Toda innovación en un juego, dice Rogers, puede dirigirse a uno o más de estos puntos:

Personajes, Actividades, Mundo (entorno). El paradigma es que no puedes pasarte. Lo óptimo es que innoves principalmente en una de esas direcciones. Si innovas demasiado en más de una dirección, la gente siente una sensación de alienación que obstaculiza totalmente su diversión y puede incluso romper su suspensión voluntaria de la incredulidad (algo fundamental en algunos juegos).

Es decir, que para que tu juego sea un éxito, la innovación fuerte debe estar en uno (y especialmente sólo uno) de estos puntos:

 

Los personajes son raros y extraños,

ó

Lo que hacen es inusual y llamativo

ó

El mundo en el que están es bizarro y sorprendente.

 

No hagas más de una de estas cosas porque puedes alienar al público.
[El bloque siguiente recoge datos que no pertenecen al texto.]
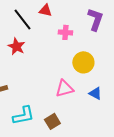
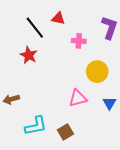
blue triangle: (95, 93) -> (109, 103), turned 32

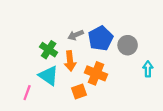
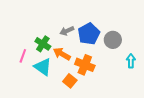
orange arrow: (70, 61) -> (62, 54), turned 126
orange square: (79, 91) -> (70, 81), turned -32
pink line: (27, 93) -> (23, 56), moved

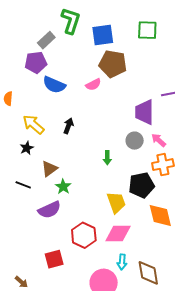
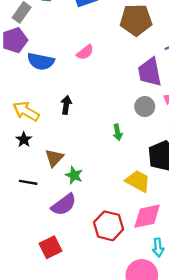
brown pentagon: (113, 64) -> (136, 20), moved
yellow trapezoid: (116, 202) -> (138, 181), turned -30
red square: (54, 259) -> (50, 247), moved

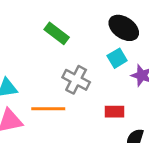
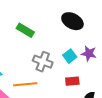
cyan square: (117, 58) -> (70, 56), moved

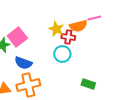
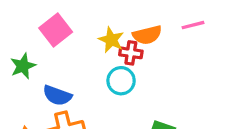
pink line: (94, 18) -> (193, 25), moved
pink square: (17, 37) -> (56, 30), moved

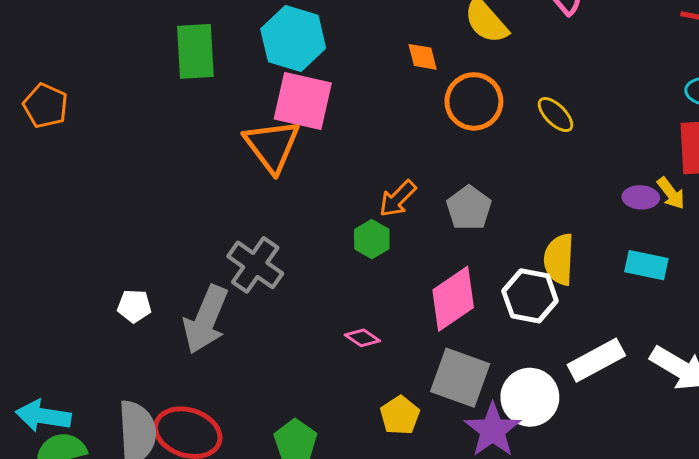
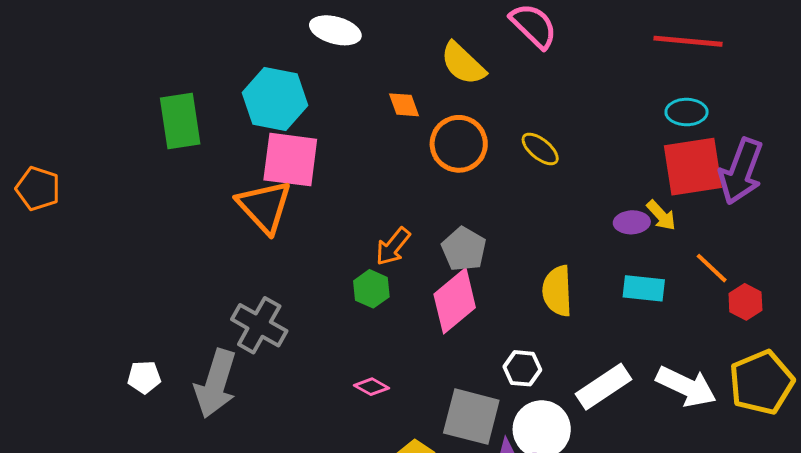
white hexagon: (530, 296) -> (522, 368), moved, size x0.7
pink diamond: (453, 299) -> (455, 301), moved

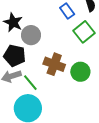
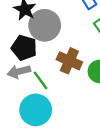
gray circle: (31, 35) -> (45, 25), size x1.4

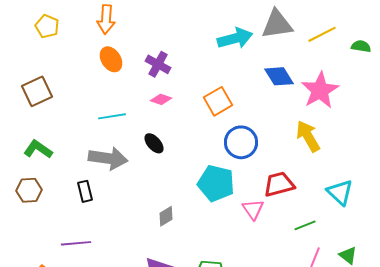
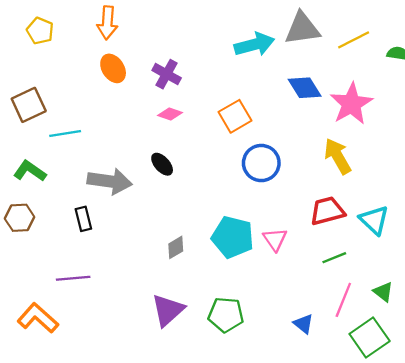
cyan line: (112, 116) -> (65, 133), moved
cyan pentagon: (216, 183) -> (233, 237), moved
red trapezoid: (279, 184) -> (327, 211), moved

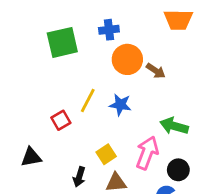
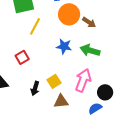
yellow line: (88, 100) -> (35, 26), moved
green arrow: (174, 126) -> (90, 50), moved
black arrow: (79, 177) -> (35, 88), moved

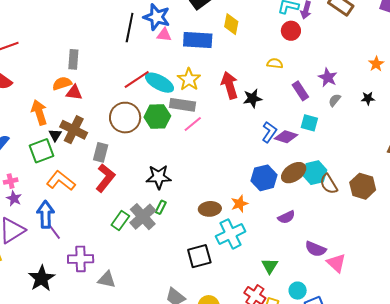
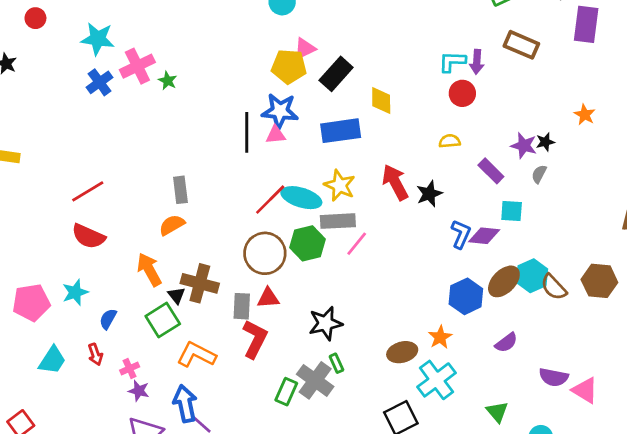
pink triangle: (164, 35) -> (276, 135), moved
red triangle: (74, 93) -> (268, 298), moved
black star: (368, 98) -> (545, 142), moved
green rectangle: (161, 207) -> (336, 363), turned -40

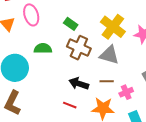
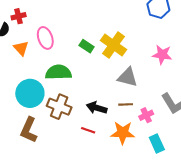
yellow cross: (113, 27) -> (114, 45), moved
green semicircle: (43, 48) -> (58, 72), size x1.4
brown cross: (79, 48) -> (59, 107), moved

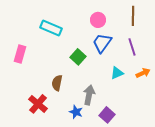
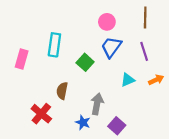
cyan rectangle: (51, 28) -> (54, 45), moved, turned 75

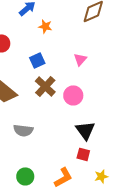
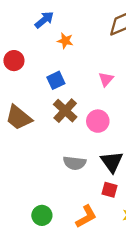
gray semicircle: (23, 130) -> (75, 163), moved

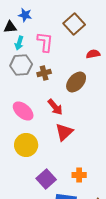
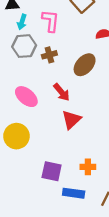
yellow circle: (26, 145) -> (16, 136), moved
purple square: (46, 179) -> (52, 171), turned -36

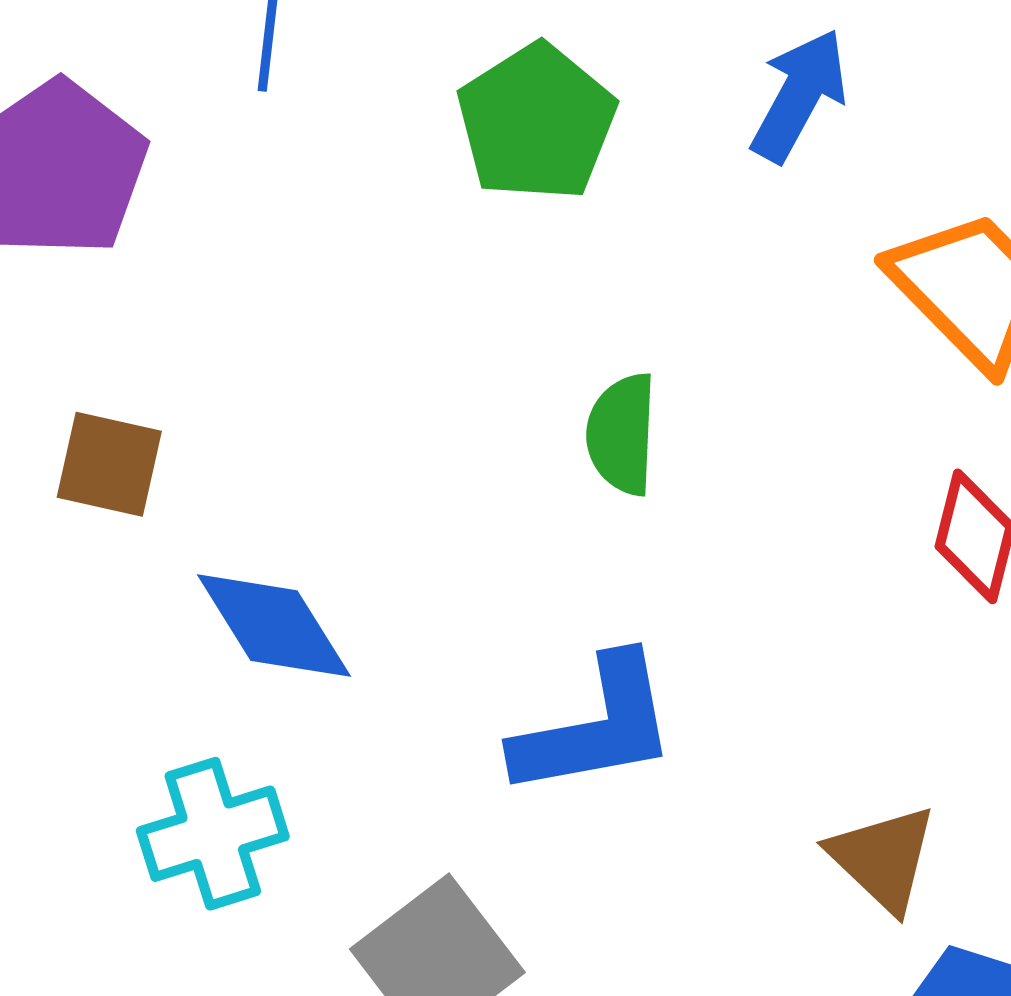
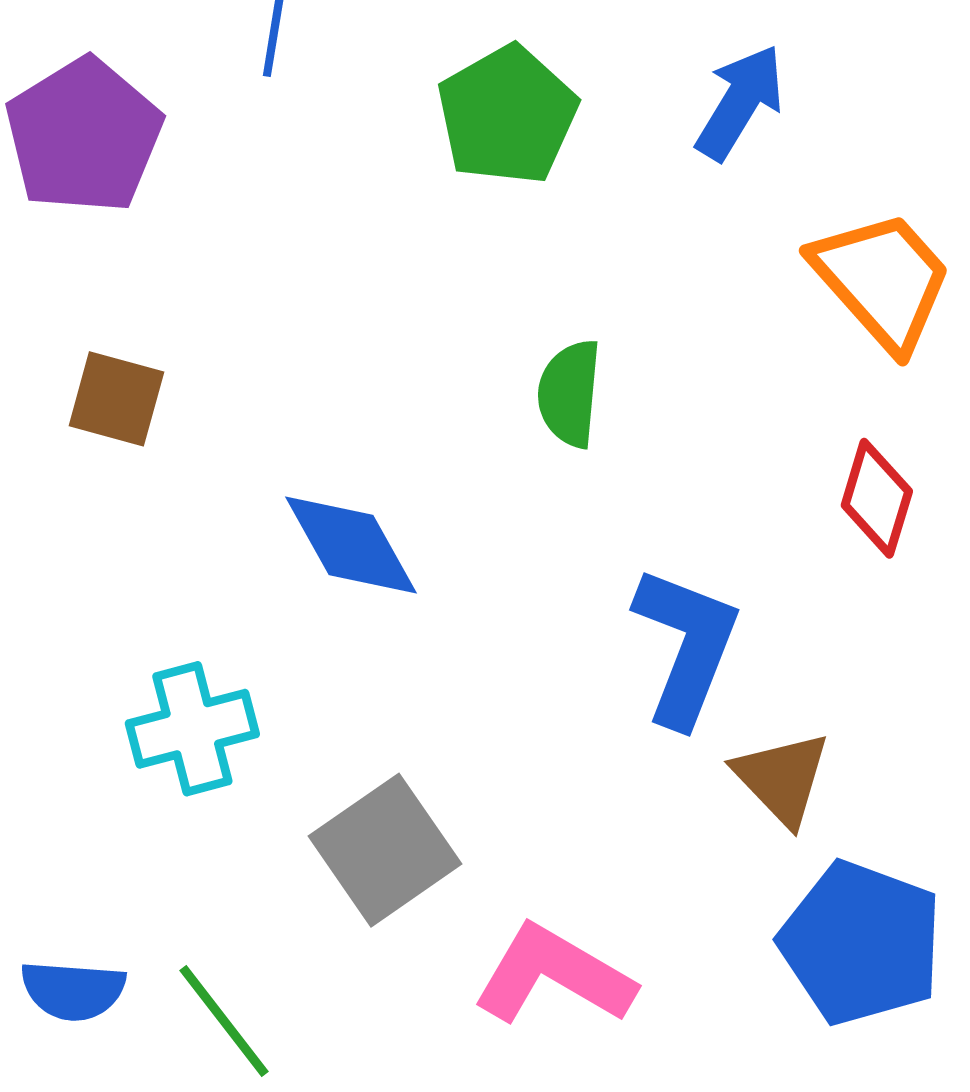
blue diamond: (274, 626) -> (351, 545), moved
blue L-shape: (595, 727) -> (686, 646), moved, turned -61

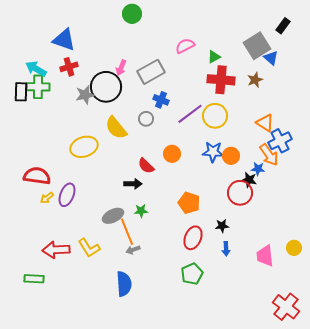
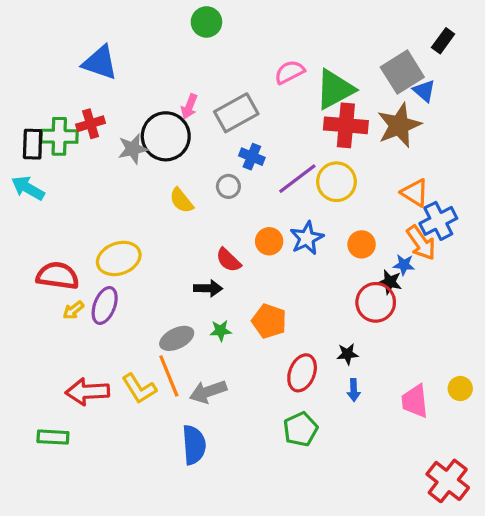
green triangle: (214, 57) -> (335, 89), size x2.0
red cross: (69, 67) -> (91, 124), moved
cyan arrow: (36, 69) -> (28, 188), moved
brown star: (255, 80) -> (399, 125), size x1.8
yellow semicircle: (116, 128) -> (181, 201), size x0.7
yellow ellipse: (84, 147) -> (119, 258), moved
blue star: (213, 152) -> (307, 238), moved, turned -30
orange pentagon: (189, 203) -> (269, 321), moved
orange line: (127, 232) -> (169, 376), moved
gray arrow: (133, 250) -> (208, 392), size x1.6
Un juego sobre monstruos perriformes unicelulares que juegan a un deporte lingüístico extraño asimétrico de reglas ambivalentes en un mundo volátil de sueños y planetas hechos de delirios y nata… no.

 

El centrarte en un aspecto no quita que descuides los demás, de hecho lo contrario. Star Wars, por ejemplo, es un ejemplo clásico donde lo que innova es el Mundo (los personajes son archiconocidos arquetipos de héroes y antihéroes que el espectador conoce, y lo que hacen es lo usual: salvar el mundo, rescatar princesas, vivir aventuras…). Sin embargo el resto de elementos están MUY trabajados para dar soporte al foco de Star Wars: hacerte sumergirte en el mundo ficticio que, por cierto y por si ahora no lo sabías, ahora es de Disney y no de George Lucas. Los héroes tienen posiciones contrarias y los malos pueden mostrar todos los ángulos de la galaxia de Star Wars. Las peleas ocurren en gran variedad de situaciones, desde los áridos desiertos de Tatooine donde hay razas alienígenas rarísimas hasta los duelos en la misma Academia Jedi con los extraños pero fascinantes artilugios que son los sables láser. Todo da soporte y da un contexto al foco de Star Wars: sumergirte en el mundo, porque Mundo es su foco.

 

¿Puedes saltarte el Triangle of Weirdness de algún modo? El diseño de juegos más académico dice que no. Pero de nuevo, esto para mí es un prejuicio; cosa que no quita que puedan llevar razón (los prejuicios muchas veces se basan en afirmaciones razonables y útiles) . Es una tarea para investigar.

 

También es una reflexión curiosa que para cumplir esto, a veces tenemos que inventar (esto es común a toda ficción) y simplificar una realidad demasiado compleja como para que nos sea útil. Un policía del GTA IV tiene poco o muy poco que ver con un policía real. Esto es tan obvio que puede resultar ridículo. Las complejidades de emular un policía real en un juego como GTA IV serían innecesarias y absurdas, y sobre todo romperían la experiencia de juego totalmente. Y eso encierra un concepto poderoso, en palabras de Cervantes: “es preferible una mentira creíble a una verdad increíble“.

 

¿Y dónde encontramos la inspiración para coger nuevas ideas? ¿Cómo nos inspiramos para crear? En TODO. En todo lo que hagas. Este es un tema para otro post que trate sobre la creatividad, pero en cuanto atañe a los juegos, hay un bloqueo general que ocurre cada cierto tiempo (de nuevo, prejuicios). En una época donde todo videojuego consistía en ser un personaje en un escenario limitado, tuvo que llegar Sid Meier con su Populous para demostrarnos que los juegos no tienen que ser de un personaje que tú controles (un avatar) en un mundo de niveles. Un juego puede ser cualquier cosa.

 

Curiosamente, lo único que se le pide a un juego, es que sea divertido. Toda limitación adicional que le pongas encima, es un prejuicio.*

 

*Y después de ver este vídeo, creo que hasta eso es un prejuicio. Un videojuego tiene que ser atractivo. Ni siquiera divertido. En ninguna otra industria (cine, literatura, etc.) se limitan a ellos mismos a generar sólo una experiencia. Hay cientos de teorías rocambolescas sobre por qué los juegos de horror son divertidos. ¡Muchos no lo son! Es que son atractivos por más causas que por la simple diversión.

 

 

La Tríada

La tríada. Tanque, Apoyo, DPS. Con sus innumerables versiones.

 

Tanque: Especializado en absorber el daño dirigido a otros miembros del equipo.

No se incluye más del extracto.